America’s top-selling car is in danger of losing its title.
Toyota’s Camry has been No. 1 for more than a decade, but the company is stretching to keep it there with price cuts, rebates and lease deals.
Camry sales fell 2 percent from January through June, meanwhile its main rivals in the midsize car market — the Honda Accord, Nissan Altima and Ford Fusion — posted big gains. The hot-selling Accord trailed Camry in sales by 21,000 at the end of June. Last year at this time the gap was 59,000.
Toyota has raised discounts and cut the Camry’s price in an effort to keep it on top. In early July, the Camry’s average sales price was the lowest of the nine top-selling midsize cars, according to data from J.D. Power and Associates. Discounts on the Camry were among the highest in the segment, according to the data.
Camry has lost style points, literally. While the car’s ultra-conservative design appeals to many loyal Toyota buyers who favor basic transportation, others are defecting to the sportier Accord, Fusion and Altima, industry analysts say. Those cars also have more features and better performance, they say.
Through June, Toyota sold 207,626 Camrys. Accord sales rose 21 percent during the same period to 186,860. Altima sales gained nearly 8 percent to 167,787, while Fusion sales rose nearly 19 percent to 161,146. Since January, the Camry’s share of the midsize car market has fallen by 1.6 percentage points to 12.6 percent, according to Ward’s Automotive. During the same period, the Accord gained 0.5 points to 11.2 percent.
To combat the falling sales and market share, Toyota has lowered the Camry’s price. The Camry on average sold for just over $20,900 in early July, about $1,400 below the price from a year ago, according to the J.D. Power data. Discounts, such as low-interest loans and sweet lease deals, totaled nearly $3,100 per Camry, up almost $1,900 from July of last year and among the highest in the market, according to the data.
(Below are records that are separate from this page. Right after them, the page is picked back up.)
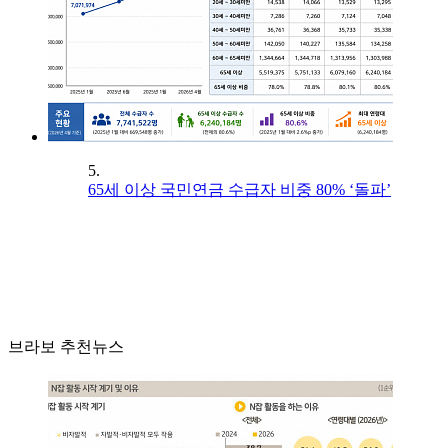
5.
65세 이상 국민연금 수급자 비중 80% ‘돌파’
브라보 추천뉴스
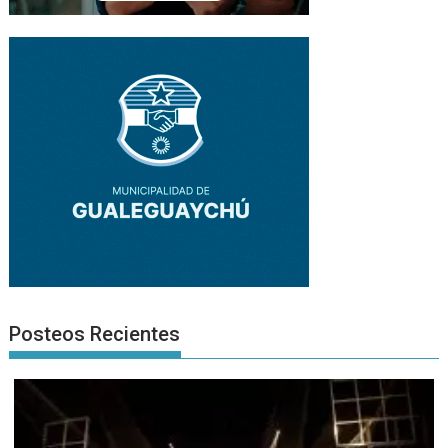
Posteos Recientes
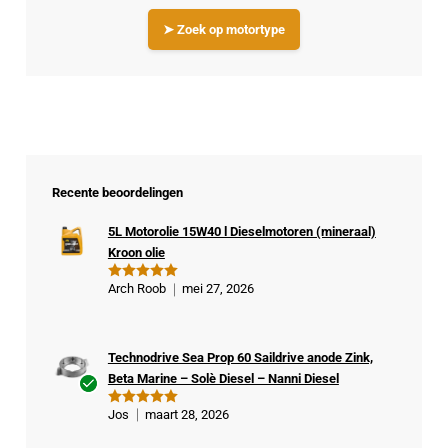
➤ Zoek op motortype
Recente beoordelingen
5L Motorolie 15W40 l Dieselmotoren (mineraal)
Kroon olie
Arch Roob
mei 27, 2026
Gewaardeer
d
5
uit 5
Technodrive Sea Prop 60 Saildrive anode Zink,
Beta Marine – Solè Diesel – Nanni Diesel
Ge
Jos
maart 28, 2026
Gewaardeer
veri
d
5
uit 5
fiee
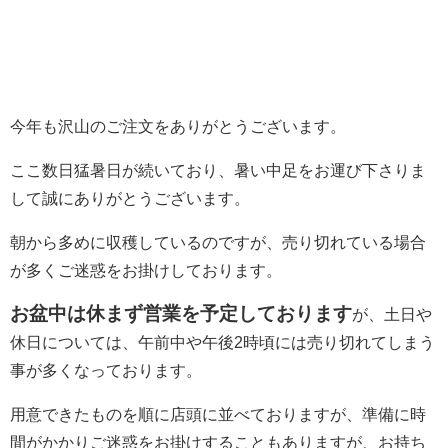
今年も沢山のご注文をありがとうございます。
ここ数日猛暑日が続いており、暑い中足をお運び下さりま
して誠にありがとうございます。
朝から多めに収穫しているのですが、売り切れている場合
が多くご迷惑をお掛けしております。
お盆中は休まず営業を予定しております
が、土日や
休日については、午前中や午後2時頃には売り切れてしまう
事が多くなっております。
用意できたものを順に店頭に並べておりますが、準備に時
間がかかりご迷惑をお掛けすることもありますが、お持ち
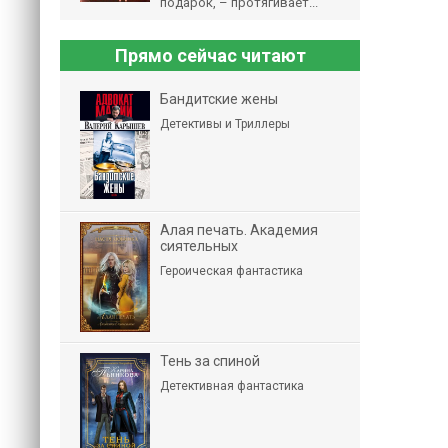
подарок, – протягивает...
Прямо сейчас читают
Бандитские жены
Детективы и Триллеры
Алая печать. Академия
сиятельных
Героическая фантастика
Тень за спиной
Детективная фантастика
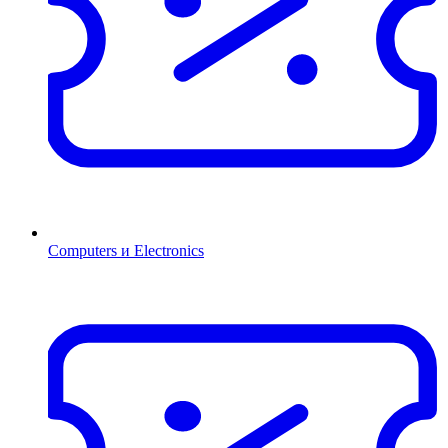
Computers и Electronics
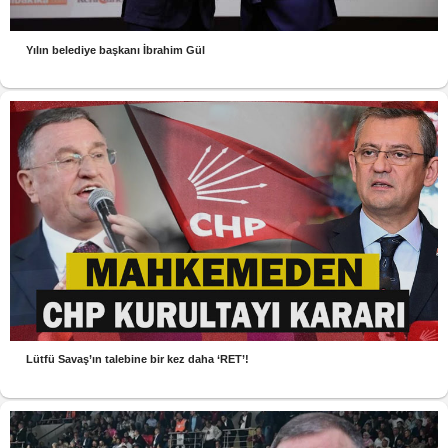
Yılın belediye başkanı İbrahim Gül
Lütfü Savaş’ın talebine bir kez daha ‘RET’!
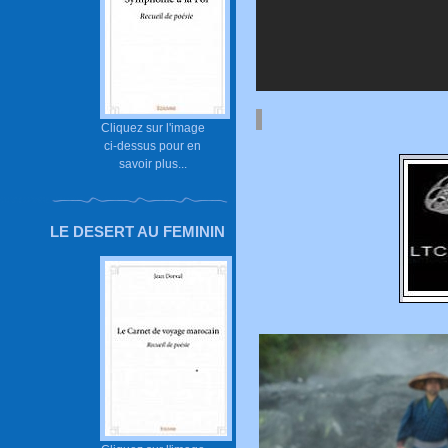
Cliquez sur l'image
ci-dessus pour en
savoir plus...
LE DESERT AU FEMININ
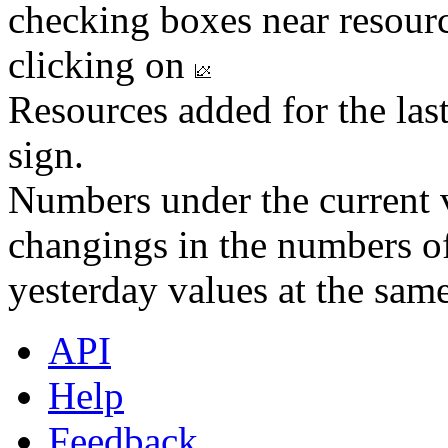
checking boxes near resourc
clicking on
Resources added for the las
sign.
Numbers under the current v
changings in the numbers of
yesterday values at the same
API
Help
Feedback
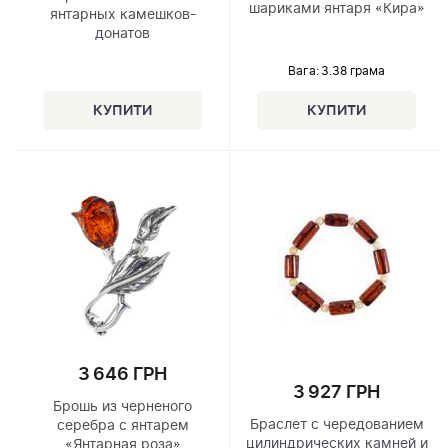
шариками янтаря «Кира»
янтарных камешков-
донатов
Вага: 3.38 грама
3 646 ГРН
3 927 ГРН
Брошь из черненого
Браслет с чередованием
серебра с янтарем
цилиндрических камней и
«Янтарная роза»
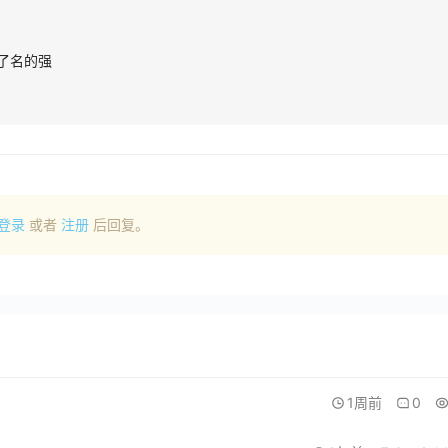
了名的强
登录
或者
注册
后回复。
1周前
0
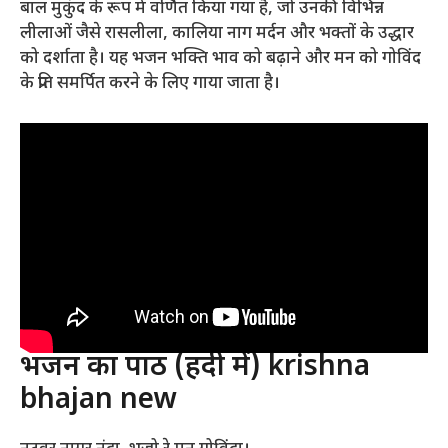
बाल मुकुंद के रूप में वर्णित किया गया है, जो उनकी विभिन्न
लीलाओं जैसे रासलीला, कालिया नाग मर्दन और भक्तों के उद्धार
को दर्शाता है। यह भजन भक्ति भाव को बढ़ाने और मन को गोविंद
के प्रति समर्पित करने के लिए गाया जाता है।
भजन का पाठ (हिंदी में) krishna
bhajan new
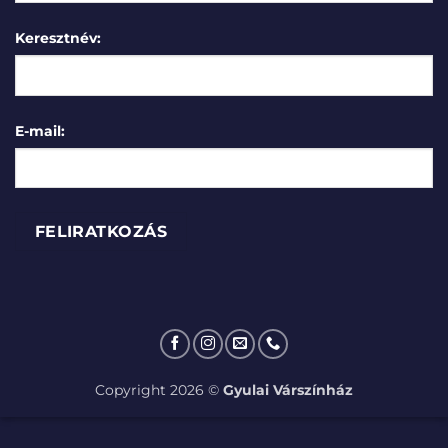
Keresztnév:
E-mail:
Copyright 2026 ©
Gyulai Várszínház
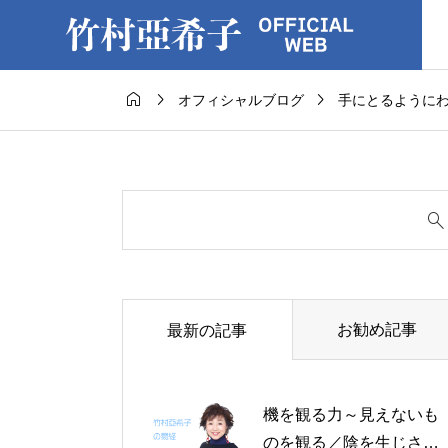



オフィシャルブログ
手にとるように
お勧め記事
最新の記事
機を観る力～見えないも
のを観る／陰を生じさせ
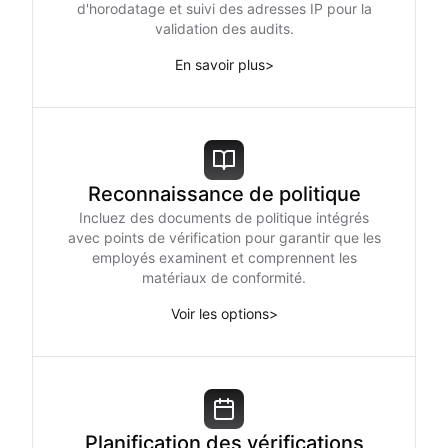
d'horodatage et suivi des adresses IP pour la
validation des audits.
En savoir plus
>
Reconnaissance de politique
Incluez des documents de politique intégrés
avec points de vérification pour garantir que les
employés examinent et comprennent les
matériaux de conformité.
Voir les options
>
Planification des vérifications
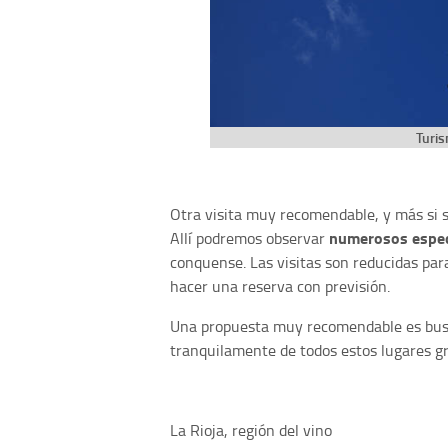
Turis
Otra visita muy recomendable, y más si s
numerosos espe
Allí podremos observar
conquense. Las visitas son reducidas pa
hacer una reserva con previsión.
Una propuesta muy recomendable es bu
tranquilamente de todos estos lugares gr
La Rioja, región del vino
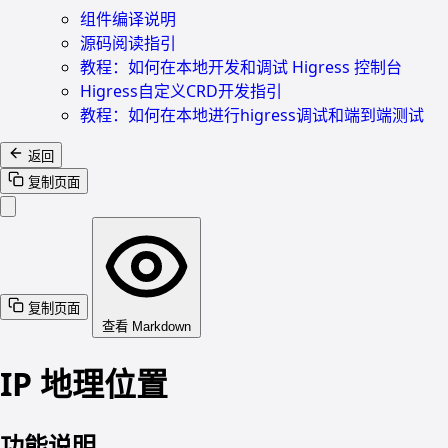
组件编译说明
源码阅读指引
教程：如何在本地开发和调试 Higress 控制台
Higress自定义CRD开发指引
教程：如何在本地进行higress调试和端到端测试
返回
复制页面
复制页面
查看 Markdown
IP 地理位置
功能说明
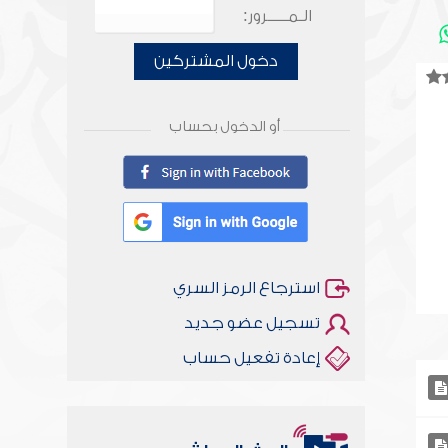
الـمـــــرور:
دخول المشتركين
أو الدخول بحساب
استرجاع الرمز السري
تسجيل عضو جديد
إعادة تفعيل حساب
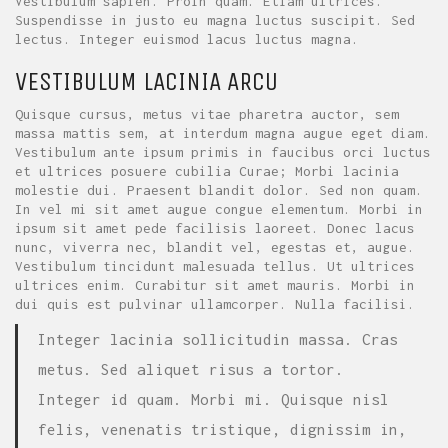
Vestibulum sapien. Proin quam. Etiam ultrices.
Suspendisse in justo eu magna luctus suscipit. Sed
lectus. Integer euismod lacus luctus magna.
VESTIBULUM LACINIA ARCU
Quisque cursus, metus vitae pharetra auctor, sem
massa mattis sem, at interdum magna augue eget diam.
Vestibulum ante ipsum primis in faucibus orci luctus
et ultrices posuere cubilia Curae; Morbi lacinia
molestie dui. Praesent blandit dolor. Sed non quam.
In vel mi sit amet augue congue elementum. Morbi in
ipsum sit amet pede facilisis laoreet. Donec lacus
nunc, viverra nec, blandit vel, egestas et, augue.
Vestibulum tincidunt malesuada tellus. Ut ultrices
ultrices enim. Curabitur sit amet mauris. Morbi in
dui quis est pulvinar ullamcorper. Nulla facilisi.
Integer lacinia sollicitudin massa. Cras
metus. Sed aliquet risus a tortor.
Integer id quam. Morbi mi. Quisque nisl
felis, venenatis tristique, dignissim in,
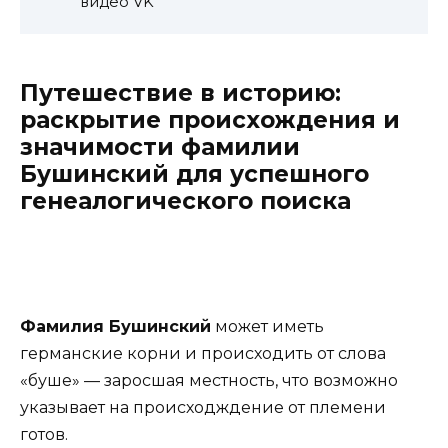
видео VK
Путешествие в историю:
раскрытие происхождения и
значимости фамилии
Бушинский для успешного
генеалогического поиска
Фамилия Бушинский
может иметь
германские корни и происходить от слова
«буше» — заросшая местность, что возможно
указывает на происходждение от племени
готов.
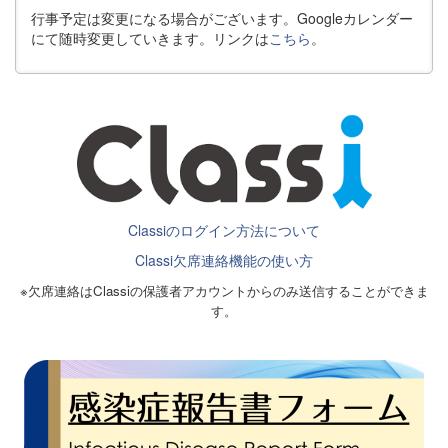
行事予定は変更になる場合がございます。Googleカレンダー
にて随時変更していきます。リンクは
こちら
。
Classiのログイン方法について
Classi欠席連絡機能の使い方
※欠席連絡はClassiの保護者アカウントからのみ送信することができま
す。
The Accord is rolling off dealer lots even though it sells for roughly $2,600 more than the Camry for an average of $23,500. That includes discounts of only $1,300 per car, the lowest in the market.
The Camry used to sell with few discounts, but its average price is typically among the lowest in the segment, Caldwell said. That’s likely because Camry buyers view cars as simple transportation and don’t often load them up with expensive features, she said.
Toyota is happy with the Camry’s top position in the market, and it will continue to promote the car’s quality and reliability, said spokeswoman Carly Schaffner.
Toyota normally sells more than 30,000 of the cars per month, and sales hit nearly 40,000 in May, Schaffner said.
She wouldn’t comment on when a revamped Camry might come out, but said Toyota President Akio Toyoda has been emphasizing stylish design and fun-to-drive cars in the company’s recent models such as the Avalon full-size car and the Corolla compact that’s due out this fall.
Caldwell thinks Toyota will keep the Camry ahead of the Accord, where it’s been since 2002. Toyota can sell more Camrys to rental car companies and other fleet buyers to boost sales, and it can keep offering discounts, she said. Honda typically doesn’t sell to rental car companies. If Camry sales fall to No. 2, then Toyota runs the risk of losing future sales to Ford, Honda or others, Caldwell said.
The Camry may also be losing sales to newer Toyota vehicles such as the popular RAV4 small crossover SUV and the Avalon, both of which are newer and more stylish, said John McEleney, who operates Toyota and General Motors dealerships in Clinton, Iowa, near the Mississippi River.
McEleney said his Toyota sales have held steady this year, but Camry sales are down. He maintains that the Camry is still a great car. “I just love the car,” he said, but he admitted, “it doesn’t have a lot of flash.”